Nach den drei Fallberichten ist auch bei der normalen Influenza mit einer raschen Resistenzentwicklung zu rechnen. Diese droht vor allem bei einem nicht indikationsgerechten Einsatz. Diesem ist jedoch in den letzten Monaten Tür und Tor geöffnet worden. Viele Menschen haben sich weltweit aus Angst vor der tödlichen Vogelgrippe mit Tamiflu eingedeckt. Es ist zu befürchten, dass diese Mittel auch dann eingesetzt werden, wenn die befürchtete Pandemie ausbleiben sollte. Viele Menschen dürften der Neigung nachgeben, bei einem grippalen Infekt einen Selbstversuch mit dem gut verträglichen Medikament zu beginnen. Dies könnte den Einsatz bei einer „echten“ Grippe erschweren, warnen die Kommentatoren Anne Moscona von der Cornell Universität in New York (NEJM 2005; 353; 2633-6) sowie Allan Brett von der Universität von South Carolina School in Columbia und Abigail Zuger vom St. Luke's Roosevelt Hospital Center in New York (NEJM 2005; 353: 2636-37). In beiden Artikeln wird den Ärzten dringend von einer grundlosen Verschreibung abgeraten. Brett und Zuger halten eine Verschreibung zur Bevorratung sogar für unethisch.

Die Appelle an die Ärzte erfolgen in der gleichen Woche, in der die US-amerikanische Zulassungsbehörde FDA die Zulassung von Tamiflu zum prophylaktischen Einsatz bei Kindern im Alter von einem bis zwölf Jahren ausgedehnt hat. Bisher war das Medikament zur Prophylaxe der Influenza nur bei Jugendlichen (ab 13 Jahren) und Erwachsenen zugelassen (wie dies auch in Deutschland der Fall ist).
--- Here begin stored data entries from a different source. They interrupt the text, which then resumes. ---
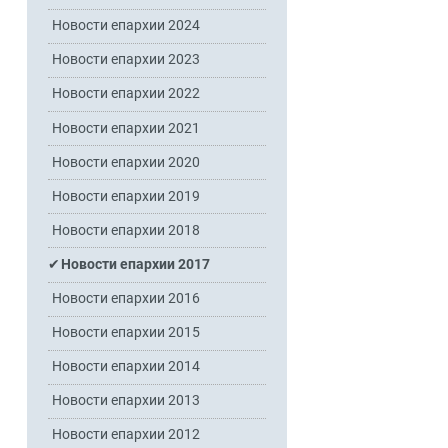
Новости епархии 2024
Новости епархии 2023
Новости епархии 2022
Новости епархии 2021
Новости епархии 2020
Новости епархии 2019
Новости епархии 2018
Новости епархии 2017
Новости епархии 2016
Новости епархии 2015
.
Новости епархии 2014
Новости епархии 2013
Новости епархии 2012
Zur Therapie der Influenza durfte es schon jetzt bei Kindern ab einem Jahr eingesetzt werden. Oseltamivir erzielt seine Wirkung nur, wenn es frühzeitig eingenommen wird. Empfohlen wird ein Einsatz in den ersten 48 Stunden nach Beginn der Grippe-Symptome. Genau diese Bedingung war bei dem vietnamesischen Mädchen eingehalten worden, das an der aviären Influenza starb.